The Rockhurst Sentinel
- Type: Student newspaper
- School: Rockhurst University
- Editor: Brian Roewe
- Founded: 1914; 111 years ago
- Headquarters: Kansas City, Missouri
- Website: rusentinel.com

= The Sentinel (Rockhurst University) =

The Rockhurst Sentinel (or The Sentinel) is the official student newspaper of Rockhurst University in Kansas City, Missouri. The Sentinel has been published at Rockhurst since 1917. For a brief period during the 1990s, The Sentinel was called The Hawk before it changed its name back to The Sentinel in 2001.

The Editorial staff is run by the students of Rockhurst. Although there is a faculty adviser, the students make all decisions regarding the content and direction of the paper. The Sentinel focuses heavily on events around the Rockhurst campus. The content is specifically geared towards the student body and usually includes campus news, commentary, features, and humor pieces. Two of the more popular features among the students are the Security Report and "Mockhurst," which depicts student life through characters based on the university mascot, the Hawk.

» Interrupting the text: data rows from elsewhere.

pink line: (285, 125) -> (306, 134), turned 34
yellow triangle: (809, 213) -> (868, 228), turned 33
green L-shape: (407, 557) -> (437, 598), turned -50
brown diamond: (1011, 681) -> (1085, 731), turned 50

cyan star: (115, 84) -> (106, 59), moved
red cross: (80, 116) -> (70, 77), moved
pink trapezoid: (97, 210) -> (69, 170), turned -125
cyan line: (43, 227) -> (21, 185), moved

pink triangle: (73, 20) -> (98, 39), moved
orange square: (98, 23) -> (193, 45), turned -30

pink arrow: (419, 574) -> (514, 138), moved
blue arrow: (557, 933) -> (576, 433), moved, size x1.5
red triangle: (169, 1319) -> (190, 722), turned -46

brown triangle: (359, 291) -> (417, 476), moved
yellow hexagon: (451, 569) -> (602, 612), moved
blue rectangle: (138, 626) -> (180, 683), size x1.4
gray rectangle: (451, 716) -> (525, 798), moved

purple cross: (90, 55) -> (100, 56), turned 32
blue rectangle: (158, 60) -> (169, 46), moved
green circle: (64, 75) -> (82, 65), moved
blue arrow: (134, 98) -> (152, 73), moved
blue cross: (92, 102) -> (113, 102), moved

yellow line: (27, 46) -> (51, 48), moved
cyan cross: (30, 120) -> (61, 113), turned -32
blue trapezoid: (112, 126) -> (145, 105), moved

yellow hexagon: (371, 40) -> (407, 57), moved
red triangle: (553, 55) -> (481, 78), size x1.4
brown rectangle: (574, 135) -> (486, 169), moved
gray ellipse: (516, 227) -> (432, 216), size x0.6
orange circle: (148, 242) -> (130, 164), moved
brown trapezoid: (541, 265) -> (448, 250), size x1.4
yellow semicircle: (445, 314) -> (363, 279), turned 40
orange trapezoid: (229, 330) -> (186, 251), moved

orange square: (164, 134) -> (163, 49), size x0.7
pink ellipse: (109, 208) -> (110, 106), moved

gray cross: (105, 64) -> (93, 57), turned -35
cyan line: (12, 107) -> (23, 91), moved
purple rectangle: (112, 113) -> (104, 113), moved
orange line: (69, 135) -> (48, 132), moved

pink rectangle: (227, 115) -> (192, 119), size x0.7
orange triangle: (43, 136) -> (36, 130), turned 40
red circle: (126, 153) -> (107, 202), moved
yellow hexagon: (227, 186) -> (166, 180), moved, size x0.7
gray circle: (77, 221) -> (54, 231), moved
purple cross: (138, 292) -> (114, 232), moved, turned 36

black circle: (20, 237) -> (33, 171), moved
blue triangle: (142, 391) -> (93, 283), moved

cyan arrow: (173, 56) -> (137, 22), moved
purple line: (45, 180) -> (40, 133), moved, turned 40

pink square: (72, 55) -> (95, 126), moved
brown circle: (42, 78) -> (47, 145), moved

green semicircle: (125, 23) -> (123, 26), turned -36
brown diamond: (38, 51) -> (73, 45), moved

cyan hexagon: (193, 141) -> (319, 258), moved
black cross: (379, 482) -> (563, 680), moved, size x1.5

Mockhurst was created by then editor Matt Nickson and staff contributor Sal Avitia. The strip gained attention from students, as well as administrators, in the wake of unpopular restrictions often mocked in the strip; including the use of hot tubs on campus and alcohol usage by student residents 21 and over. The strip used characters such as Dr.Mark Slow, representing Dr. Matt Quick and Ms. Kate Wolf, representing director of housing, Ms. Kim Bear.

The Sentinel is published around every two weeks in print and online . Some more recent editions of The Sentinel can be found online in the archives.